Ninety-year-old Susana Mallinson has been waiting over a year for her husband’s military service records from the National Personnel Records Center (NPRC) in St. Louis, Missouri. 

She is among the roughly 500,000 military family members affected by the massive backlog of record requests at the NPRC, an agency of the National Archives. 

Mallinson’s husband served in Japan in the 1940s as a radio engineer and passed away in 2000. She is barely making ends meet, surviving on just over $1,000 a month while waiting for her husband’s records to apply for spousal benefits with the Department of Veterans Affairs (VA). In the meantime, Mallinson is forced to live below the poverty line. 

“It’s very stressful. At times I cannot sleep, thinking ‘why is it so hard? Something that belongs to me, something that is there,'” Mallinson said. 

Mallinson has already been waiting a year. Once she gets the records, she then has to apply for spousal benefits, which could take another two years. The benefits would amount to nearly $1,700 a month — a life-changing difference for the 90-year-old widow. 

“If she’s able to receive this additional money, it would help her with food. It would help her with our rent increase, will help her with being able to get transportation to and from her medical appointments–daily living expenses, just like the rest of us, it would really help her be able to survive,” said Swapna Yeluri, Mallinson’s attorney, from the AARP’s Legal Counsel for the Elderly. 

This is a battle, Mallinson said, she has had to fight on her own. 

“This has been very hard for me to get adjusted, in being by myself with not enough money and not enough, you know, people around me to console me,” Mallinson said. “I don’t have any family. So it’s very hard and especially to straighten out the papers that belong to me.” 
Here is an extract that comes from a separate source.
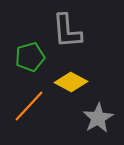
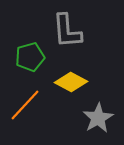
orange line: moved 4 px left, 1 px up
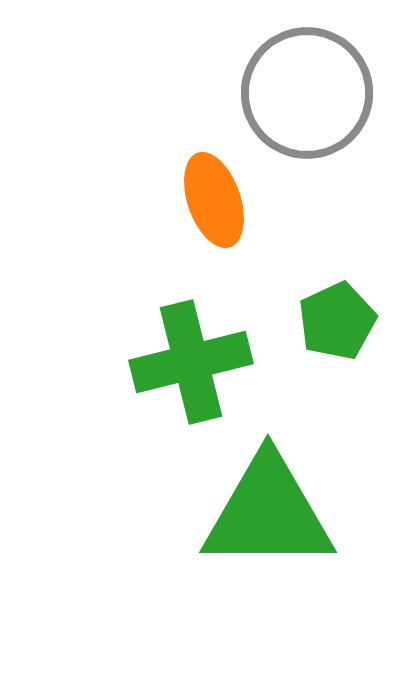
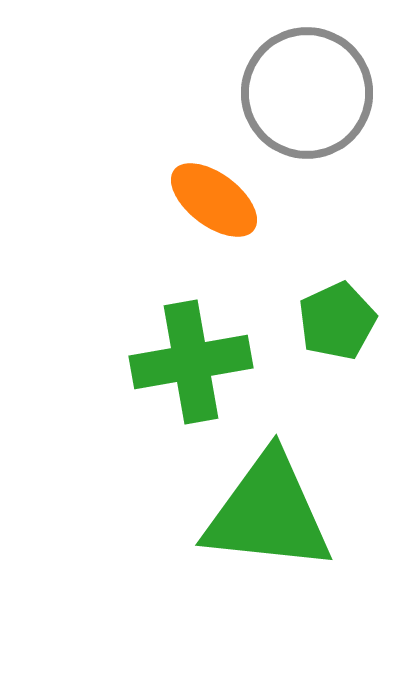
orange ellipse: rotated 34 degrees counterclockwise
green cross: rotated 4 degrees clockwise
green triangle: rotated 6 degrees clockwise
Due to the COVID-19 pandemic, staff at the National Archives and the NPRC has been greatly reduced with the agency prioritizing “the most urgent requests.” Yeluri believes this should include requests like Mallinson’s. 

“We have a lot of clients that are in the same situation,” Yeluri said. “They are entitled to these benefits. They’ve worked for these benefits.”   

The AARP’s Legal Counsel for the Elderly, along with other organizations experiencing delays, are planning to send a letter to the NPRC asking them to expand their emergency request criteria to include low-income seniors who are facing financial hardships. 

The National Archives told Fox News that the VA should be able to help supply the records. 

“Applicants for VA benefits should go directly to the Veterans Benefits Administration and if records from NPRC holdings are needed to adjudicate a claim, the VBA will acquire them from NPRC quickly; normally in three days or less,” the National Archives released in a statement. 

But Mallinson’s attorneys point out that’s only if the records are digitized, and Frank Mallinson’s are in paper form. 

Mallinson said she’s not giving up. She wears her husband’s military dog tags and cross to help her maintain hope. Mallinson believes her husband would be proud.

“He will think that I’m very courageous and hopefully I can get it through my persistence,” Mallinson said. 

Saturday, July 10 marks her 90th birthday. Mallinson’s wish this year is to see her husband’s military records arrive in the mail.